Reserve Requirement

Definition

The Reserve Requirement is how much of all deposits that a bank is required to keep “on hand”, meaning in its vaults, or on deposit at the Federal Reserve Bank (in the United States).

Details

The “Reserve Requirement” is about 10% of all money that has been deposited at a bank. Because of how money is created (click here for our article about How Money Is Created), banks will use deposits to make loans to people and businesses. The Reserve Requirement was first created to put a limit on how far banks can “multiply” each deposit.

The reserve requirement was much more important a hundred years ago. Back then, it was needed to make sure banks had enough cash for all the people who needed to withdraw money at any time.

Before the invention of the Federal Deposit Insurance Corporation (FDIC), depositing money at a bank could be very risky. Banks would use deposits to make loans, just like they do today. If too many people and businesses were unable to pay their loans back, it could mean the bank would go “bankrupt”, and your savings would be lost.

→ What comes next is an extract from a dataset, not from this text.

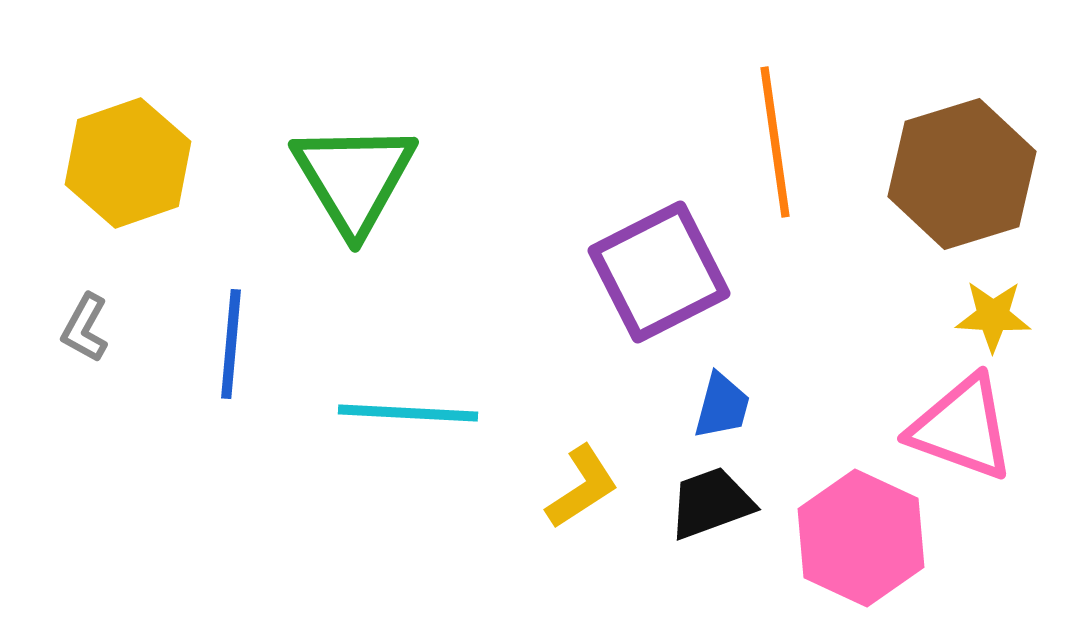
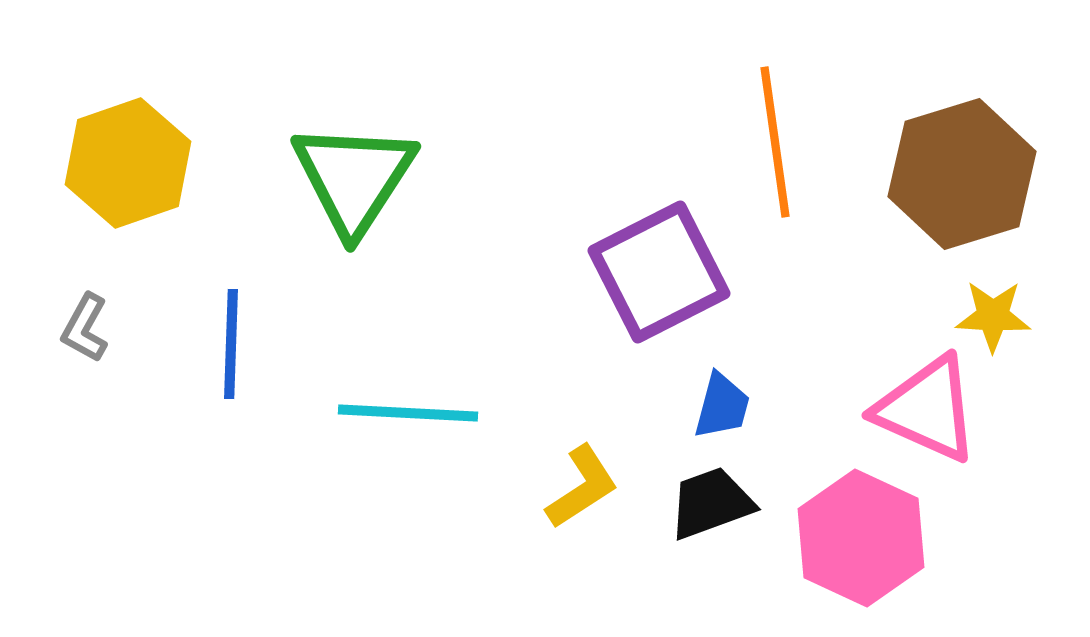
green triangle: rotated 4 degrees clockwise
blue line: rotated 3 degrees counterclockwise
pink triangle: moved 35 px left, 19 px up; rotated 4 degrees clockwise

This meant that every time a financial crisis took place, panicked savers would rush to their bank to demand all their savings back before the bank ran out of cash. This is called a “run on the bank”, and often otherwise stable banks would be ruined under the weight of all depositors arriving to demand all of their cash back at the same time. The Reserve Requirement was created to help prevent this – savers knew that no matter what, a certain percentage of deposits would be stored in the bank vaults, not lended out, so there was less reason to run to the bank during economic instability.